Les vidéos s’accumulent et font le tour du monde, montrant les cohortes de policiers anti-émeutes lâchés par les autorités américaines, encore cette nuit du samedi 27 avril au dimanche 28 avril, contre les étudiants qui, en nombre croissant sur des campus universitaires du pays, dénoncent le génocide commis par l’État sioniste d’Israël à Gaza, exigent un cessez-le-feu et récusent le soutien militaire des États-Unis à Israël. Malgré ces interventions policières brutales, malgré des interpellations massives et tentatives de démanteler les campements de toile, avec usage de gaz lacrymogène et de Taser, et surtout malgré l’abjecte présentation des protestataires comme autant d’antisémites ou apôtres du terrorisme, le mouvement étudiant continue manifestement à s’intensifier. À noter la présence de nombreux jeunes de milieux juifs américains qui tiennent à dire haut et fort que les massacres perpétrés en Palestine ne le sont pas en leur nom. De Los Angeles à Washington, de New York à Austin ou Atlanta, la mobilisation étudiante ne faiblit pas en ce week-end des 27 et 28 avril, et fait des émules partout dans le monde. Dont en France, à partir de Sciences Po Paris et occupation aussi d’un amphithéâtre de Sciences Po Le Havre, dont on verra dans les jours qui viennent si elle s’élargit à d’autres villes et universités. La jeunesse mobilisée n’ignore certainement pas les crimes commis par le Hamas le 7 octobre 2023, mais elle est à juste titre scandalisée qu’une bonne partie des prétendues élites du monde bourgeois, à l’unisson des responsables gouvernementaux des grands États impérialistes (comme Biden et Macron en France), continuent à apporter leur soutien politique, moral et matériel (dont militaire) à un régime d’extrême droite israélien qui a déjà le sang de 35 000 morts gazaouis sur les mains. De trois fois plus de blessés. De centaines de milliers d’affamés. Et se prépare ouvertement à bombarder Raffah. Non, décidément, pas de justice, pas de paix contre ces assassins. Et vive la lutte de la jeunesse estudiantine mobilisée !

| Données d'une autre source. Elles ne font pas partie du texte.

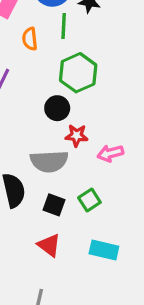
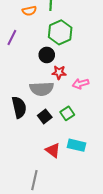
orange semicircle: (30, 39) -> (29, 11), turned -96
black square: (54, 205) -> (45, 116), turned 32
red triangle: (49, 245) -> (53, 150), moved

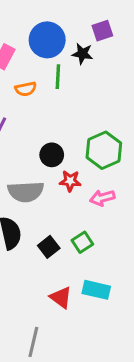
green hexagon: (60, 32) -> (104, 150), moved
gray semicircle: (42, 89) -> (26, 192), moved

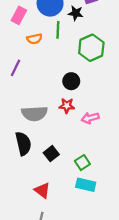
green hexagon: (104, 150) -> (91, 48), moved
black circle: (52, 155) -> (71, 81), moved
green square: (82, 242) -> (82, 163), moved
red triangle: (61, 297) -> (42, 190), moved

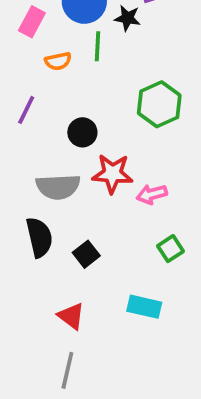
green hexagon: (91, 48) -> (159, 104), moved
black circle: (71, 81) -> (82, 132), moved
red star: (67, 106) -> (112, 174), size x1.5
green square: (82, 163) -> (170, 249), moved

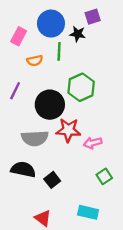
green hexagon: (159, 104) -> (81, 87), moved
black circle: (82, 132) -> (50, 105), size x1.6
black semicircle: (39, 237) -> (23, 169), turned -65

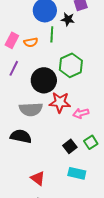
pink rectangle: (19, 36) -> (12, 40), moved
black square: (52, 180) -> (70, 146), moved

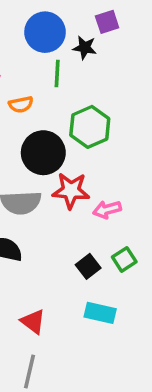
orange semicircle: (31, 42) -> (21, 104), moved

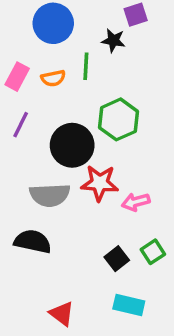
blue circle: (45, 32) -> (53, 23), moved
orange semicircle: (21, 104) -> (53, 78), moved

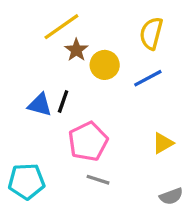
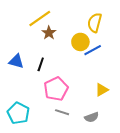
yellow circle: (105, 65) -> (80, 42), moved
blue triangle: (40, 105) -> (16, 61), moved
cyan pentagon: (26, 181) -> (18, 113), turned 30
gray semicircle: (171, 196) -> (92, 117), moved

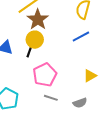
brown star: (49, 33) -> (38, 19), size x1.5
yellow circle: (80, 42) -> (35, 40), moved

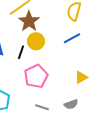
yellow circle: (35, 40) -> (36, 41), moved
gray line: (51, 98) -> (42, 107), moved

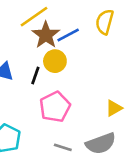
blue line: (72, 38) -> (68, 35), moved
gray semicircle: (71, 104) -> (101, 143), size x1.6

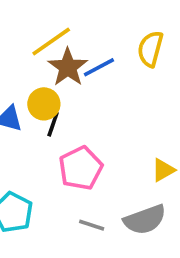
yellow circle: (55, 61) -> (44, 104), moved

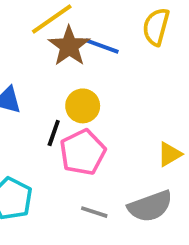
blue line: (99, 67) -> (102, 46), turned 48
yellow circle: (44, 104) -> (83, 106), moved
black line: (53, 124) -> (54, 133), moved

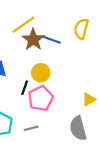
gray semicircle: (150, 206) -> (78, 128), turned 95
gray line: (94, 212) -> (31, 128), moved, turned -32

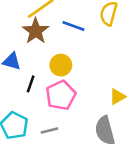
brown star: (33, 40) -> (36, 31), moved
black line: (25, 88) -> (31, 84), moved

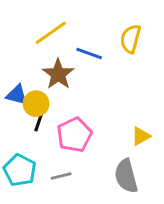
brown star: (36, 31) -> (58, 74), moved
yellow circle: (61, 65) -> (36, 104), moved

Ci-après, un article publié sur le site de nos camarades de Speak Out Now, le 23 avril 2024
Partie de l’université de Columbia, la mobilisation pour la Palestine s’étend !
Depuis l’attaque du Hamas contre Israël le 7 octobre et la guerre génocidaire qu’Israël mène depuis contre les Palestiniens, de nombreuses universités sont en proie à une lutte larvée entre ceux qui soutiennent la politique sioniste d’Israël et ceux qui la contestent.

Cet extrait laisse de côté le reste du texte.